In der Geschichte von Clemens von Brentano passiert natürlich bis zum Tod der Loreley so allerlei und es wird von viel Herz und Schmerz berichtet. Er begleitete die Austauschgruppe am Montag an den Rhein; nach der Schiffs- und Liftfahrt lernten die Schülerinnen und Schüler etwas über die deutsche Romantik, den Schmerz am und um den „Vater Rhein“ sowie die Sehnsüchte um die Loreley. Das Wetter passte, die Sicht war wunderschön und die Gruppe wandelte auf geschichtsträchtigen Pfaden und Tunnel – durch die Zauberhöhle geht es in absoluter Finsternis – zum Niederwalddenkmal. Ein französischer Schüler konnte in einem kleinen Referat die einzelnen Bereiche des kriegerischen Denkmals erklären. Bravo!
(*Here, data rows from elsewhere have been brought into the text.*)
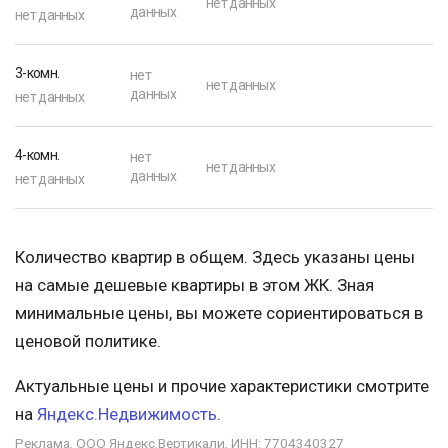
нет данных
данных
нет данных
3-комн.
нет
нет данных
данных
нет данных
4-комн.
нет
нет данных
данных
нет данных
Количество квартир в общем. Здесь указаны цены
на самые дешевые квартиры в этом ЖК. Зная
минимальные цены, вы можете сориентироваться в
ценовой политике.
Актуальные цены и прочие характеристики смотрите
на
Яндекс.Недвижимость
.
Реклама. ООО Яндекс.Вертикали, ИНН: 7704340327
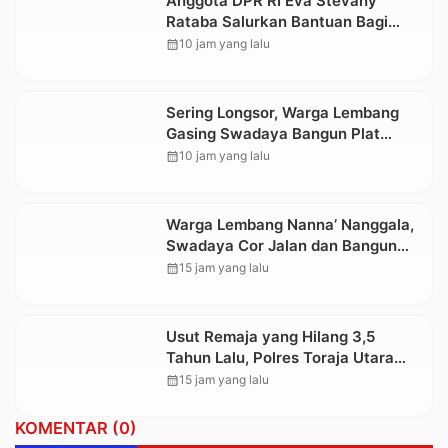
Anggota DPR RI Eva Stevany
Rataba Salurkan Bantuan Bagi
Warga Terdampak Longsor di
calendar_month
10 jam yang lalu
Buntu Pepasan
Sering Longsor, Warga Lembang
Gasing Swadaya Bangun Plat
Deker dan Talut Jalan Penghubung
calendar_month
10 jam yang lalu
Antar Lembang
Warga Lembang Nanna’ Nanggala,
Swadaya Cor Jalan dan Bangun
Jembatan
calendar_month
15 jam yang lalu
Usut Remaja yang Hilang 3,5
Tahun Lalu, Polres Toraja Utara
Kembali Datangi TKP
calendar_month
15 jam yang lalu
KOMENTAR (0)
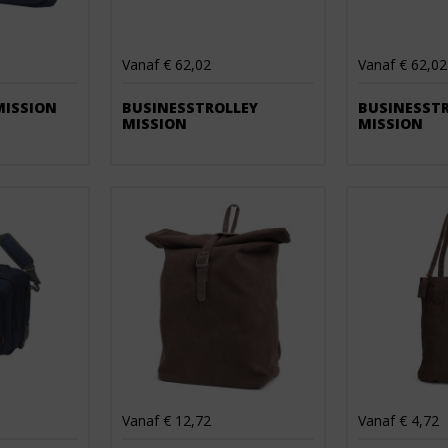
Vanaf € 62,02
Vanaf € 62,02
MISSION
BUSINESSTROLLEY
BUSINESST
MISSION
MISSION
Vanaf € 12,72
Vanaf € 4,72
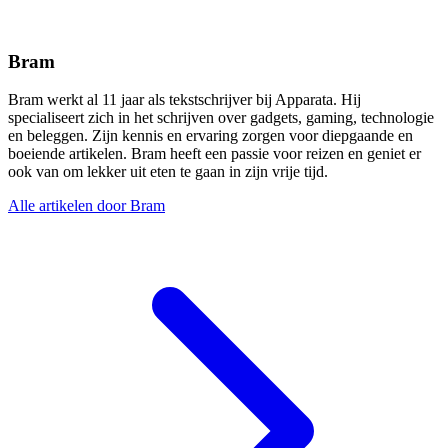
Bram
Bram werkt al 11 jaar als tekstschrijver bij Apparata. Hij
specialiseert zich in het schrijven over gadgets, gaming, technologie
en beleggen. Zijn kennis en ervaring zorgen voor diepgaande en
boeiende artikelen. Bram heeft een passie voor reizen en geniet er
ook van om lekker uit eten te gaan in zijn vrije tijd.
Alle artikelen door Bram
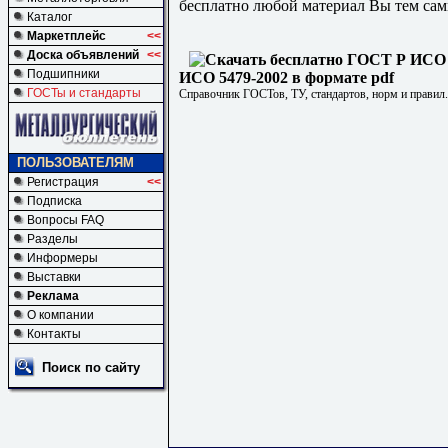
бесплатно любой материал Вы тем сам
Каталог
Маркетплейс
<<
Доска объявлений
<<
Подшипники
ИСО 5479-2002 в формате pdf
ГОСТы и стандарты
Справочник ГОСТов, ТУ, стандартов, норм и правил
ПОЛЬЗОВАТЕЛЯМ
Регистрация
<<
Подписка
Вопросы FAQ
Разделы
Информеры
Выставки
Реклама
О компании
Контакты
Поиск по сайту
Am vorletzten gemeinsamen Tag – dem Dienstag – war Fotoshooting: Oberstufenschüler entwickelten mit der Austauschgruppe ganz besondere Andenken für die Austauschpaare: Halb – Halb – Bilder, zu sehen sind Beispiele in der Fotostrecke. Parallel gaben die Schülerinnen und Schüler ihre Bilder ab, die sie zu den verschiedenen vorgegebenen Themen „geschossen“ hatten: Bilder mit kleinen Figuren nach dem Vorbild von „Slinkachu“ (ein Blick im Internet lohnt sich!), Perspektive, Verfälschung, Leben auf der Straße und Armut, Unschönes. Eine Auswahl dieser Bilder ist nun als kleine Ausstellung an der RKS aber auch im Collège Frederic Desmons in Frankreich zu sehen.
Am Nachmittag hing die Gruppe wie die Affen in den Bäumen: im Kletterpark musste so mancher seine Ängste überwinden. Bei einem selbstorganisierten Fest am Schultheis Weiher beendeten die Jugendlichen ihre gemeinsame Woche.
Ein letzter Vormittag mit Spielen und Andenkenübergabe machte den Abschied nicht leichter; einige Tränen liefen. So hoffen natürlich wir Lehrer, dass einige über den Austausch hinaus den Kontakt halten und sich vielleicht sogar privat besuchen. Zwei Schülerinnen haben sich auf alle Fälle für das Austauschprogramm „Brigitte Sauzay“ entschieden.
Aus Lehrersicht: Ein rundum toller Austausch mit einer netten Gruppe!
Bis zum nächsten Austausch also – vielleicht sogar mit Dir?!